Надо ли еще объяснить, что в быту наши воспитатели (господи, как они от нас страдали!) были не менее бедны, чем их подопечные. Комнатушки при детдоме, где они проживали, обшаривались нами многократно, и стыдно теперь вспомнить, что у пионервожатой Оли (была и такая странная должность среди воспитателей) я зачем-то стащил пудреницу, узорчатую костяную коробочку, может, даже очень дорогую семейную реликвию, которую вскоре выменял на крошечный жмышок, но его у меня тоже стащили, хотя хранил я его, даже ночью, за щекой. Пустили от самокрутки дым в нос, а когда, задыхаясь, приоткрыл я рот, щепочкой тот жмышок из-за щеки извлекли и за свою щеку положили. А мне сказали: "Не жмись, ты уже его здорово обсосал".
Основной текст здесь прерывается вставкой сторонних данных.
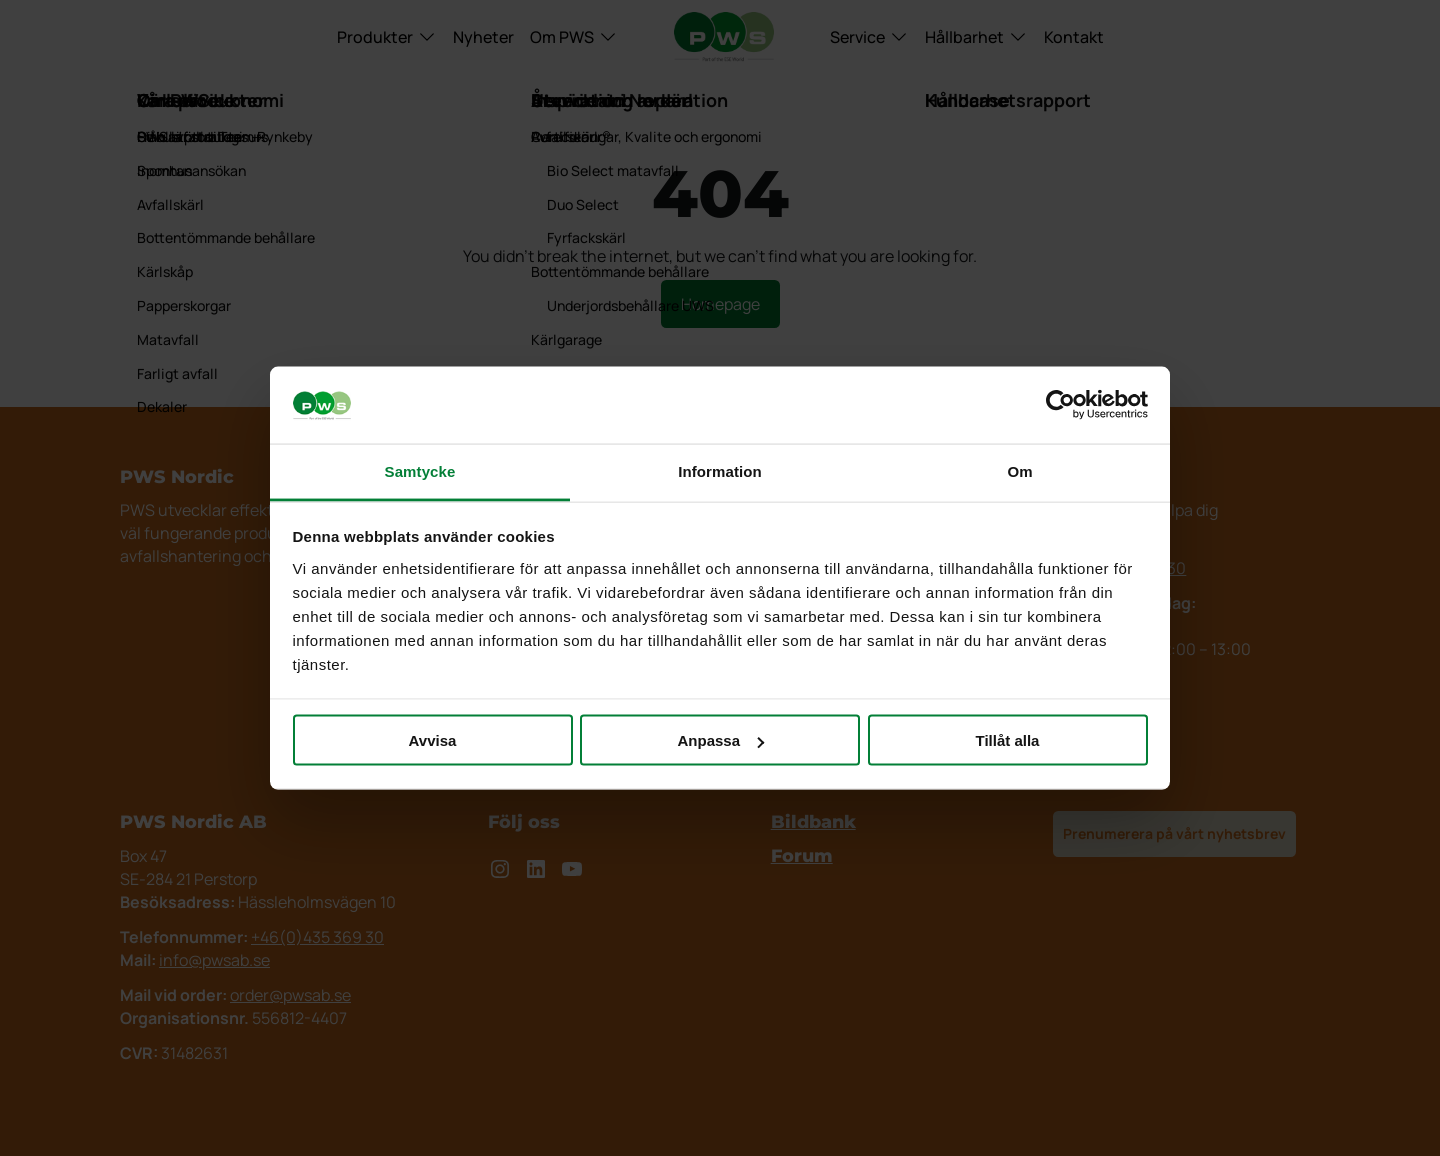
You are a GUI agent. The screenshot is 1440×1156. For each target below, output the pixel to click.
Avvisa (433, 740)
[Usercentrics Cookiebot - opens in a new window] (1060, 405)
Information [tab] (720, 470)
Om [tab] (1019, 470)
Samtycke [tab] (420, 470)
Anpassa (720, 740)
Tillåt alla (1008, 740)
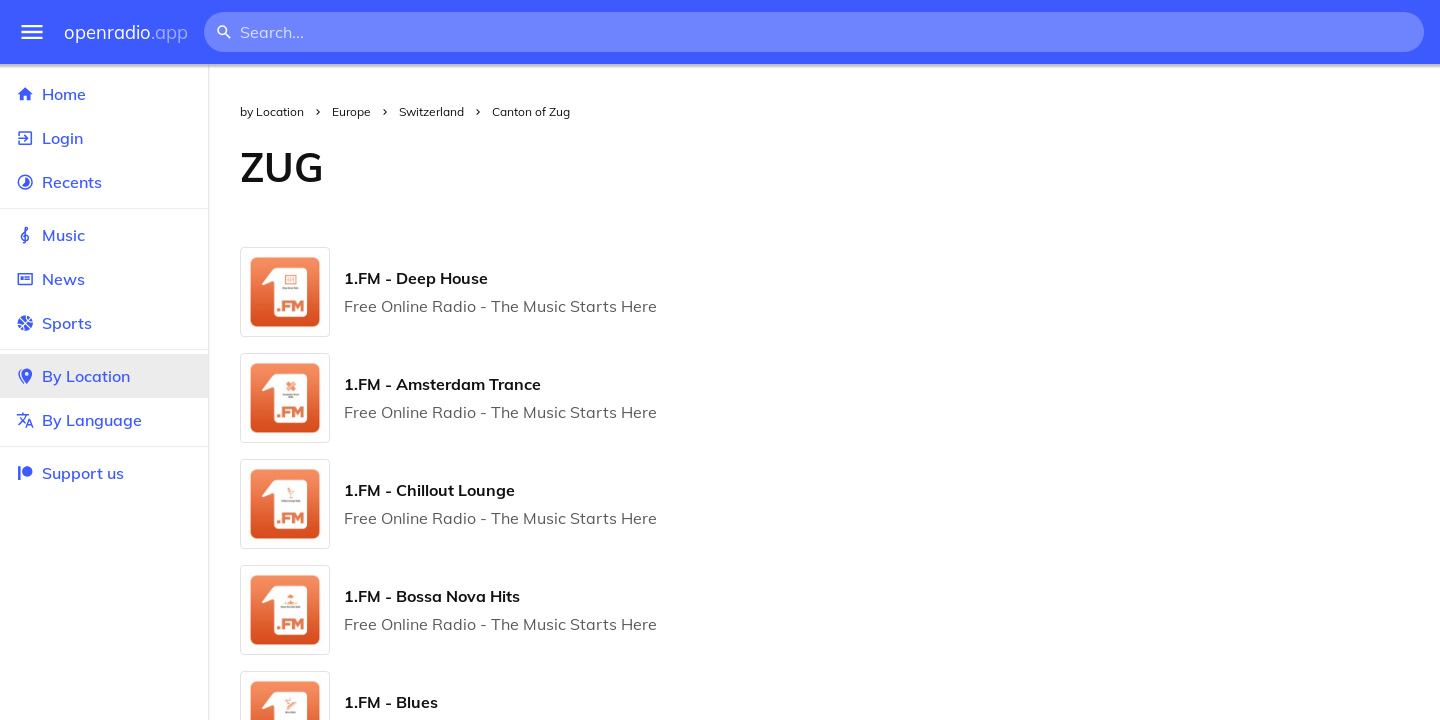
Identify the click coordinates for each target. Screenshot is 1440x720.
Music (104, 235)
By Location (104, 376)
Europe (351, 111)
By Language (104, 420)
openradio (126, 32)
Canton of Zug (531, 111)
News (104, 279)
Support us (70, 473)
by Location (272, 111)
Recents (104, 182)
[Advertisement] (898, 167)
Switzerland (431, 111)
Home (104, 94)
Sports (104, 323)
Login (104, 138)
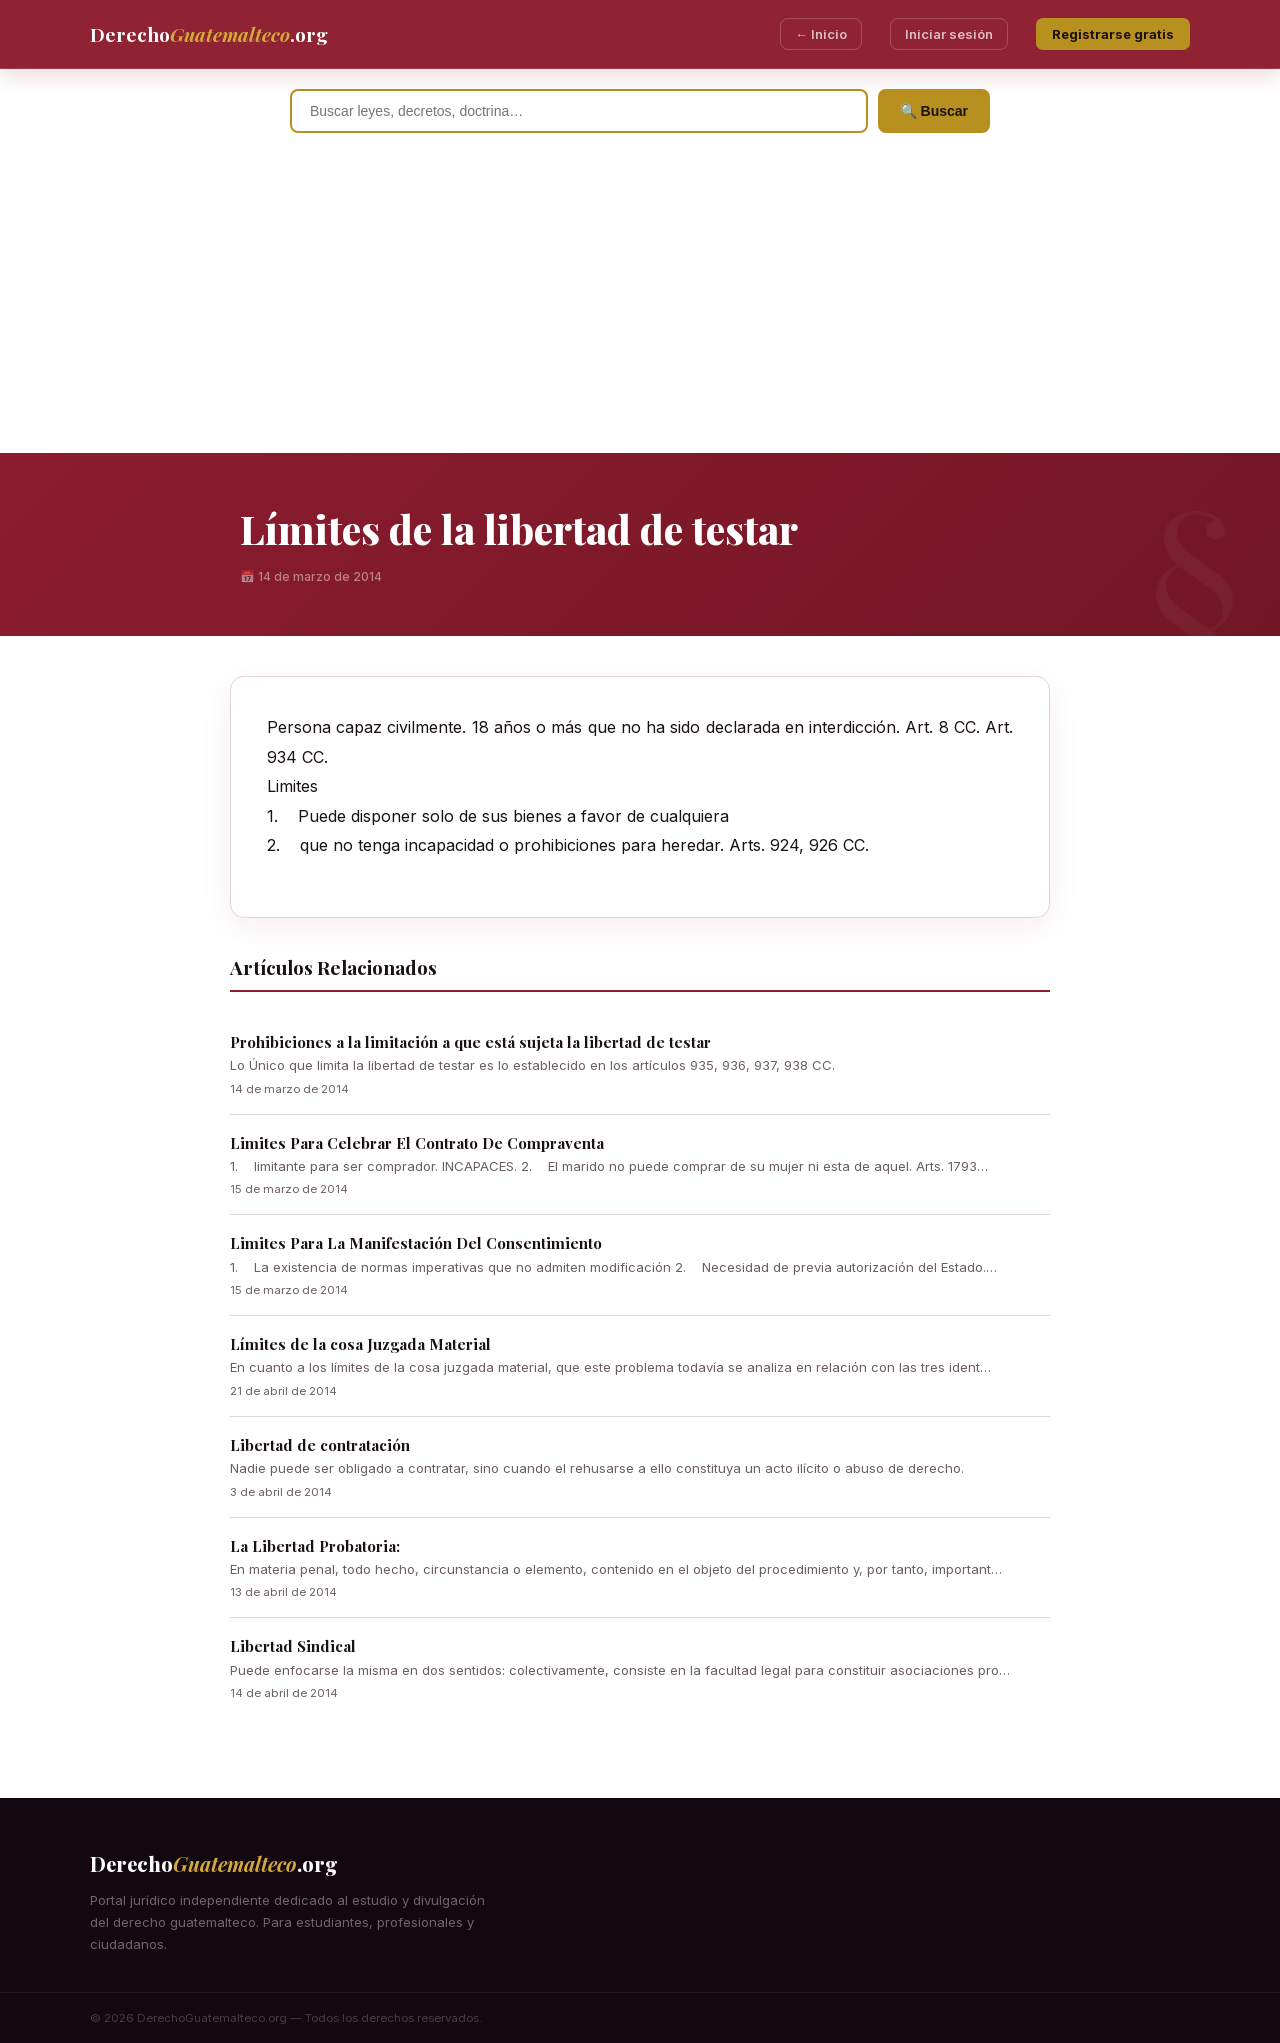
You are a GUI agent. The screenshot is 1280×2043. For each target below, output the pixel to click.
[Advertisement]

Но я сейчас не только о бедности наших святых, другого слова не могу найти, наставников, учителей, нянек, все в одном лице, которые не могли, как мы, что-то добыть или украсть. Они-то как раз и жили впроголодь, без возможности что-то обрести, кроме того, что им выдавало (распределяло) государство. То самое гороно. Да мы, варвары, их терзали, да карточки, самые плохонькие, иждивенские, четыреста грамм хлеба на сутки, да очереди, чтобы отоварить те карточки и получить тот хлеб, да редкие треугольники-письма, у кого мужья на фронте. И вечная непреходящая тревога за их жизнь…
Но я сейчас не об их бедности, а об их непостижимом для наших зачаточных душ богатстве. Вот они-то и были тем живым словом, носителями, обломками иных, никогда нами не виданных миров, которые исподволь делали нас, существующих на животном уровне, тоже другими.
Я думаю, главное в том, что они жалели нас. Но мы не понимали, мы чурались такой жалости, она нас расслабляла, делала в другом, не их мире, беззащитными. И не случайно в одной моей повести маленький герой по кличке Сморчок страдает от того, что его погладили по волосам, и не знает, как ему дальше жить. А другой герой – по кличке Швейк – даже погибает, ибо был из такой высокопоставленной семьи, где не научили его премудрости выживать, когда он оказался выброшенным на улицу…
26
Как-то попалась мне в книжке история про древний народ, который звался шумеры, а у тех было письмо на глиняных дощечках. Прошли, как ветер по пустыни, века и века, не стало многих народов, и шумеров не стало, пока однажды археологи, роясь в древних развалинах, не обнаружили эти самые глиняные дощечки, обожженные давним пожаром. Пожар стал катастрофой для жителей селения, но он же, превратив сырую глину в камень, сохранил для нас древние письмена. Со временем их расшифровали, и на одной из дощечек, это был лишь каталог названий древних, не дошедших до нас стихов, было начертано: "Жалобная песнь для успокоения сердца".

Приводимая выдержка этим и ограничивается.